- _Exercise brief_
Copy the data below exactly, but not the pictures it contains.

- _Records provided_
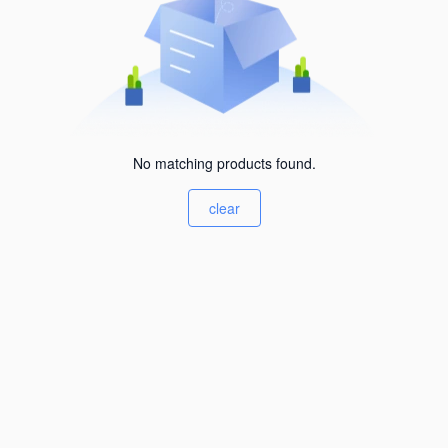
No matching products found.
clear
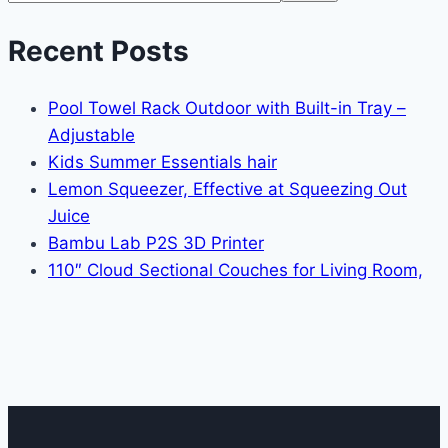
Recent Posts
Pool Towel Rack Outdoor with Built-in Tray –
Adjustable
Kids Summer Essentials hair
Lemon Squeezer, Effective at Squeezing Out
Juice
Bambu Lab P2S 3D Printer
110″ Cloud Sectional Couches for Living Room,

- _Solution to this exercise_
No matching products found.
clear
Recent Posts
Pool Towel Rack Outdoor with Built-in Tray –
Adjustable
Kids Summer Essentials hair
Lemon Squeezer, Effective at Squeezing Out
Juice
Bambu Lab P2S 3D Printer
110″ Cloud Sectional Couches for Living Room,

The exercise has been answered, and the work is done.